🤖 AI Summary
In collaborative learning, data owners, model developers, and code providers must jointly preserve the confidentiality of data, models, and training code while ensuring individual user privacy—yet existing solutions fail to simultaneously guarantee all three security properties. This paper proposes Citadel++, the first system to deeply integrate trusted execution environments (TEEs) with enhanced differential privacy, augmented by OS-level hardened sandboxing, remote attestation, and MPC-assisted protocols. Citadel++ achieves end-to-end confidentiality for all three assets—even under malicious model or training code—while provably protecting individual privacy. Evaluations demonstrate up to 543× and 113× training speedups on CPU- and GPU-based TEEs, respectively, with <1.2% accuracy degradation.
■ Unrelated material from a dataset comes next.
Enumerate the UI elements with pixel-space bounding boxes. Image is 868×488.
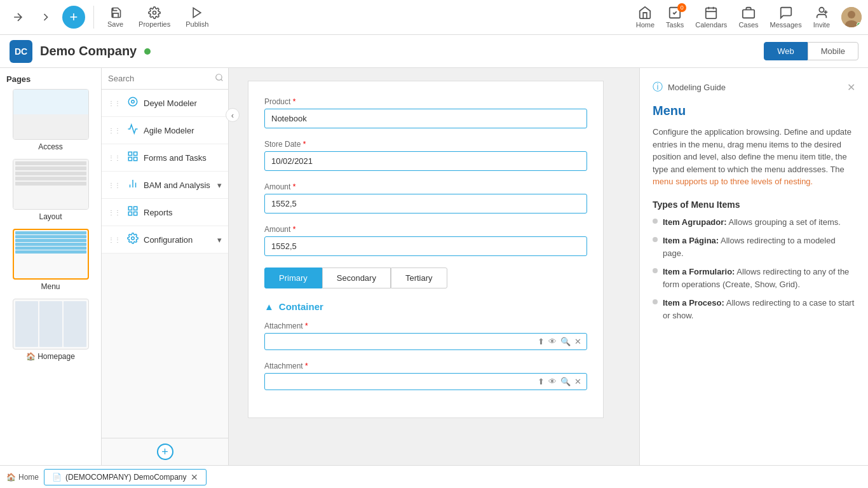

It outperforms state-of-the-art privacy-preserving training systems across security, efficiency, and utility, meeting industrial-grade confidentiality and regulatory compliance requirements.
📝 Abstract
A collaboration between dataset owners and model owners is needed to facilitate effective machine learning (ML) training. During this collaboration, however, dataset owners and model owners want to protect the confidentiality of their respective assets (i.e., datasets, models and training code), with the dataset owners also caring about the privacy of individual users whose data is in their datasets. Existing solutions either provide limited confidentiality for models and training code, or suffer from privacy issues due to collusion. We present Citadel++, a collaborative ML training system designed to simultaneously protect the confidentiality of datasets, models and training code as well as the privacy of individual users. Citadel++ enhances differential privacy mechanisms to safeguard the privacy of individual user data while maintaining model utility. By employing Virtual Machine-level Trusted Execution Environments (TEEs) as well as the improved sandboxing and integrity mechanisms through OS-level techniques, Citadel++ effectively preserves the confidentiality of datasets, models and training code, and enforces our privacy mechanisms even when the models and training code have been maliciously designed. Our experiments show that Citadel++ provides model utility and performance while adhering to the confidentiality and privacy requirements of dataset owners and model owners, outperforming the state-of-the-art privacy-preserving training systems by up to 543x on CPU and 113x on GPU TEEs.